I always cringe when someone tells a joke and it’s a joke that’s at someone else’s expense.
Making fun of people isn’t great comedy. It’s cruelty disguised as humor.
“Great minds discuss ideas; average minds discuss events; small minds discuss people.” — Eleanor Roosevelt.
But how do you know?
What’s the difference between edgy in your comedy and when is it outright offensive?
When you’re developing your own voice (or a company’s brand voice), there are a few simple rules I like to use to remember where comedy hits best, and when it falls flat.
Here are some rules & guidelines to help you decide when a joke is funny, and when it’s… not cool.
1. Ask yourself who the subject of the joke is.
General rule of thumb: making fun of things in the world? Funny. Making fun of yourself? Self-deprecating, and can still be funny. Making fun of other people? Much riskier, harder to do, and often is a bad idea.
A few examples:
World: “It was like that time I tried to go to Walmart and had to park 87 million miles away from the entrance. What, they wanted me to exercise before I got into the store?”

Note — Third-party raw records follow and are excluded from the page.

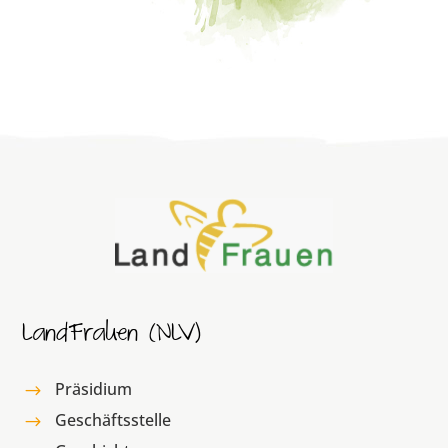
LandFrauen (NLV)
Präsidium
$
Geschäftsstelle
$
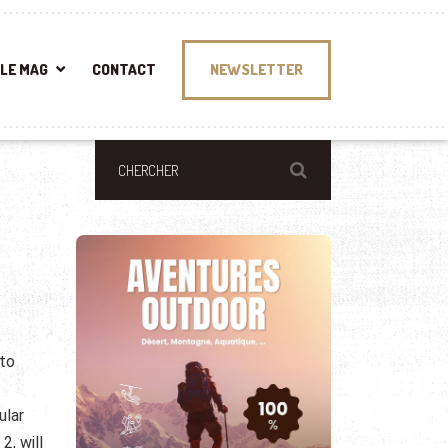
LE MAG
CONTACT
NEWSLETTER
 to
ular
2, will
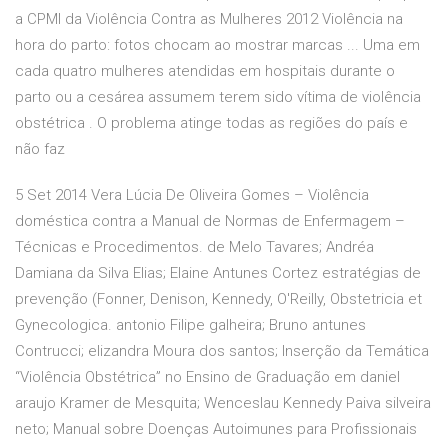
a CPMI da Violência Contra as Mulheres 2012 Violência na
hora do parto: fotos chocam ao mostrar marcas ... Uma em
cada quatro mulheres atendidas em hospitais durante o
parto ou a cesárea assumem terem sido vítima de violência
obstétrica . O problema atinge todas as regiões do país e
não faz
5 Set 2014 Vera Lúcia De Oliveira Gomes – Violência
doméstica contra a Manual de Normas de Enfermagem –
Técnicas e Procedimentos. de Melo Tavares; Andréa
Damiana da Silva Elias; Elaine Antunes Cortez estratégias de
prevenção (Fonner, Denison, Kennedy, O'Reilly, Obstetricia et
Gynecologica. antonio Filipe galheira; Bruno antunes
Contrucci; elizandra Moura dos santos; Inserção da Temática
“Violência Obstétrica” no Ensino de Graduação em daniel
araujo Kramer de Mesquita; Wenceslau Kennedy Paiva silveira
neto; Manual sobre Doenças Autoimunes para Profissionais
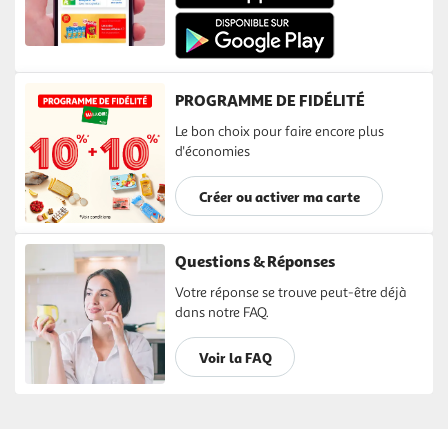
PROGRAMME DE FIDÉLITÉ
Le bon choix pour faire encore plus
d'économies
Créer ou activer ma carte
Questions & Réponses
Votre réponse se trouve peut-être déjà
dans notre FAQ.
Voir la FAQ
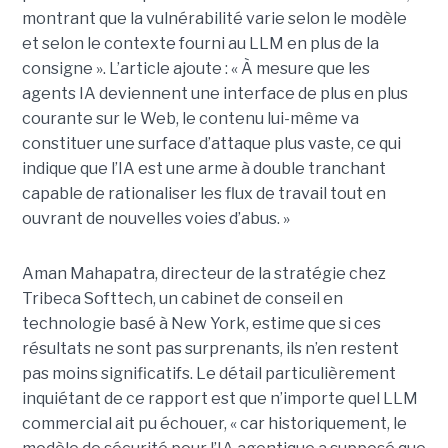
montrant que la vulnérabilité varie selon le modèle
et selon le contexte fourni au LLM en plus de la
consigne ». L’article ajoute : « À mesure que les
agents IA deviennent une interface de plus en plus
courante sur le Web, le contenu lui-même va
constituer une surface d’attaque plus vaste, ce qui
indique que l’IA est une arme à double tranchant
capable de rationaliser les flux de travail tout en
ouvrant de nouvelles voies d’abus. »
Aman Mahapatra, directeur de la stratégie chez
Tribeca Softtech, un cabinet de conseil en
technologie basé à New York, estime que si ces
résultats ne sont pas surprenants, ils n’en restent
pas moins significatifs. Le détail particulièrement
inquiétant de ce rapport est que n’importe quel LLM
commercial ait pu échouer, « car historiquement, le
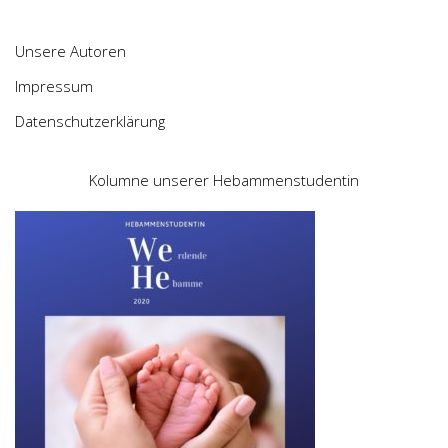
Unsere Autoren
Impressum
Datenschutzerklärung
Kolumne unserer Hebammenstudentin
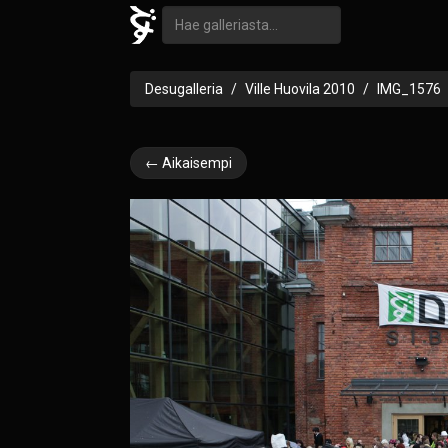
Desugalleria
Ville Huovila 2010
IMG_1576
← Aikaisempi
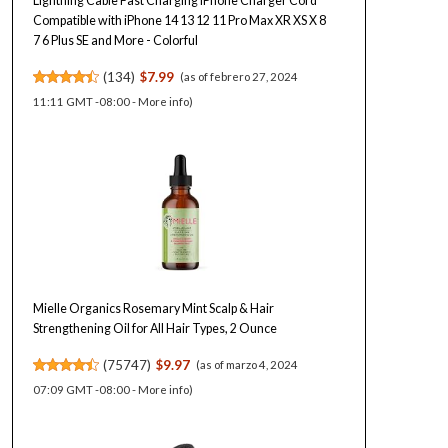
Lightning Cable Fast Charging iPhone Charger Cord
Compatible with iPhone 14 13 12 11 Pro Max XR XS X 8
7 6 Plus SE and More - Colorful
(
134
)
$7.99
(as of febrero 27, 2024
11:11 GMT -08:00 -
More info
)
Mielle Organics Rosemary Mint Scalp & Hair
Strengthening Oil for All Hair Types, 2 Ounce
(
75747
)
$9.97
(as of marzo 4, 2024
07:09 GMT -08:00 -
More info
)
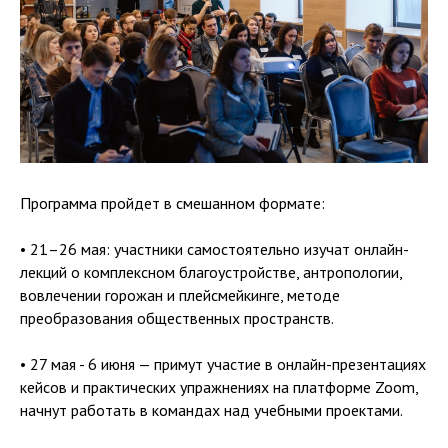
Программа пройдет в смешанном формате:
• 21–26 мая: участники самостоятельно изучат онлайн-
лекций о комплексном благоустройстве, антропологии,
вовлечении горожан и плейсмейкинге, методе
преобразования общественных пространств.
• 27 мая - 6 июня — примут участие в онлайн-презентациях
кейсов и практических упражнениях на платформе Zoom,
начнут работать в командах над учебными проектами.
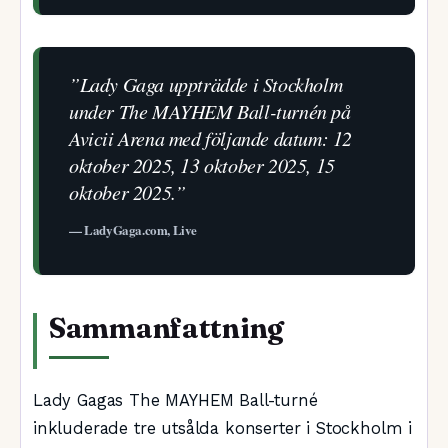
”Lady Gaga uppträdde i Stockholm
under The MAYHEM Ball-turnén på
Avicii Arena med följande datum: 12
oktober 2025, 13 oktober 2025, 15
oktober 2025.”
— LadyGaga.com, Live
Sammanfattning
Lady Gagas The MAYHEM Ball-turné
inkluderade tre utsålda konserter i Stockholm i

Self-deprecating: “I mean, I have zero technical skills so you’re asking the wrong person, but if I can figure it out, then we’re getting somewhere.”
Other people: “It’s like a small island porcupine trying to code for you.”
*I don’t actually want to write something racist and so I made it about porcupines. Don’t do this one.
Rule of thumb #1: poke fun at the world or yourself, don’t use other people in your skewering.
2. Watch the power dynamic.
Jokes are often most offensive when they are targeted at a group of people who have less power than the group that you are in. Do not do this. Making fun of people who are lower-income, a minority race, or at some sort of disadvantage will always be offensive, especially if you’re the one in the power seat.
White, young, men have the most power in our current patriarchal society. It might not feel like it at times (everyone is human, and we all feel put-out, or left behind, from some time to another). That being said, our current systems and structures have been designed, historically, with white men in power. Keep this in mind, because making fun of other groups with less power can be highly offensiveand very risky. The same is true when you’re in other situations. If you’re the wealthiest person in the room, making fun of people in poverty might not go over so well.
Rule of thumb #2: don’t make fun of groups that are less powerful, abled, or different than you. It is almost always “offensive” and not “edgy.”
3. Decide if something is “on brand” or “off brand” for you.
Being unpredictable is a more difficult strategy to adopt. Find a way to streamline your style of comedy by knowing what’s “on brand” (aka, part of your closet of tricks), and what’s “off limits” for your own sense of humor.
Are you a fan of curse words? Embrace it if it’s part of your brand, and know this about yourself.
If it’s not part of your repertoire, then keep this as part of your boundary box.
(Also, cursing is most effective when it is done sparingly and with the right accent or punctuation. A well-timed F-bomb can make your audience pay attention.)
Dropping curse words into every sentence makes you look like you lack the ability to find other words in the English language to use.
Rule of thumb #3: Create your own sense of boundary: what topics are on-brand? which ones will you leave alone?
Great jokes and delightful comedy speak to issues, ideas, and larger constructs. Making fun of people is small.
Do you use humor in your communications? How do you like it? What works well for you? How do you know (as part of this month’s theme on discernment) that a joke is going over well or not?